In contrast, I’m always a little surprised at how far up the decision tree unholstering a weapon is for police in America. Maybe it’s the right thing to do. Maybe it isn’t. The why behind it is another good thing to think through. They do it because they want to eliminate any doubt that they’ll have the drop on someone who wants to hurt them. Which opens us up to the next question. If zero defect (no one gets killed) were the standard, how often would we put people in positions where they’re likely to end up having their guns pointed at another person in order to guarantee their own safety? And how important to the betterment of society are those situations?
A speeding ticket? Serving a warrant for unpaid child support…which will lead to it never getting paid?
These are the sorts of questions we at least get to explore with a zero defect approach to police shootings. But you have to ask the questions. The reason we don’t really ask them though is because we don’t have a zero defect aspiration. And the reason we don’t is the elephant in the room.

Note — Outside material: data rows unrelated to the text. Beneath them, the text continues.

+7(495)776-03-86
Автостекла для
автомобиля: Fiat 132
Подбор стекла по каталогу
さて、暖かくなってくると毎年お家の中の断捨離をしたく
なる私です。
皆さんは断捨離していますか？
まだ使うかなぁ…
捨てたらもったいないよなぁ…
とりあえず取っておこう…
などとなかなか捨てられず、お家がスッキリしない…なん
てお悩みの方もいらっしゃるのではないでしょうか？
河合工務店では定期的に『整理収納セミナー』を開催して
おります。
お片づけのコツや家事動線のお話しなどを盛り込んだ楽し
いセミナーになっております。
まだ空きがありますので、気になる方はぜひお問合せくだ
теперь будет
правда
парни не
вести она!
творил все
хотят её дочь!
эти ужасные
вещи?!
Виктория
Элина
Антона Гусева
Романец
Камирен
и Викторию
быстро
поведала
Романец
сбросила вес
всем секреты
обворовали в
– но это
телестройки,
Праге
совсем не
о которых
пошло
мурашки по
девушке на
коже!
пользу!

I don’t know exactly when the idea gained prevalence. One thought is after 9/11. I don’t know I wasn’t thinking enough about it before then because I was a kid . But there’s a notion that the military and first responders are the same sort of thing. And that thing that they are a part of is this thin line of defense between good and evil. And I think spending some time on that is worth it if we care about police violence as a solvable problem.

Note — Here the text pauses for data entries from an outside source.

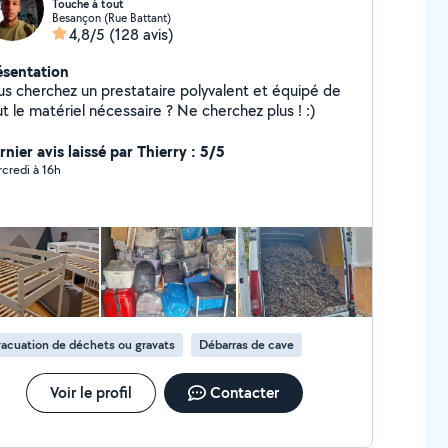
Touche à tout
Besançon (Rue Battant)
4,8/5
(128 avis)
ésentation
us cherchez un prestataire polyvalent et équipé de
t le matériel nécessaire ? Ne cherchez plus ! :)
nier avis laissé par Thierry : 5/5
credi à 16h
acuation de déchets ou gravats
Débarras de cave
Voir le profil
Contacter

First, the military is a thing that’s built for war. It is unique in that regard. And the people that serve in it generally spend a short time in it and leave. 85% are not lifers. Because healthy societies don’t have an abundance of people who love to go and fight wars and decide to do that forever. They have ones that will go for a little while because someone has to and the benefits make it worth their while. And if you start believing that these folks are directly protecting your way of life, you’ll tolerate some stupid wars and terrible behavior to that end. And if you expand that to law enforcement, some version of that problem persists.
Police officers are not the military. They are not charged with making war on anyone. They are public servants that are here to enforce the laws. This is not an insult. This is a tremendous honor with which to be trusted. It demands the best of us. Our finest. And it’s one of the reasons there are amazing public servants doing that job everywhere. If we view law enforcement to be a thin line protecting good and evil, we can tolerate quite a many bad means to achieve that end. If we view law enforcement as servants of the public, to protect and serve, we can’t.
The thin line ideology doesn’t allow us to inherently view shooting an American dead in the street as a defect. And we should. Apolitically and forever.
There are many lines, some not so thin, that hold back the forces of good and evil. One of them is that we are not base function killers. And that we value life. And we view its premature end as a tragedy. In any circumstance.